[Stored items]
=== Begin Enclosure ===

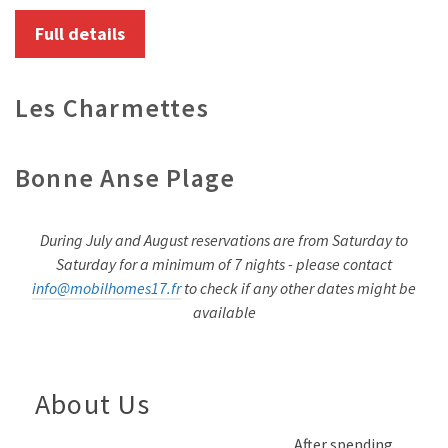
Full details
Les Charmettes
Bonne Anse Plage
During July and August reservations are from Saturday to
Saturday for a minimum of 7 nights - please contact
info@mobilhomes17.fr
to check if any other dates might be
available
About Us
After spending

=== End Enclosure ===

• **Task prompt**
Repeat word for word the lines running from the line containing "Saturday for a" to the end of the entries above, inclusive.

• **Solution**
Saturday for a minimum of 7 nights - please contact
info@mobilhomes17.fr
to check if any other dates might be
available
About Us
After spending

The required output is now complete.